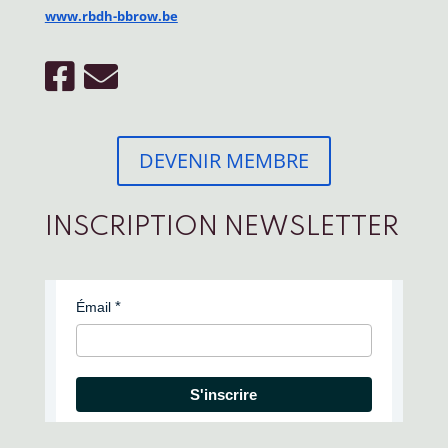
www.rbdh-bbrow.be
DEVENIR MEMBRE
INSCRIPTION NEWSLETTER
Émail
S'inscrire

**THE TASK**
What you return must match the material above exactly, apart from its pictures.

**TASK SOLUTION**
www.rbdh-bbrow.be
DEVENIR MEMBRE
INSCRIPTION NEWSLETTER
Émail
S'inscrire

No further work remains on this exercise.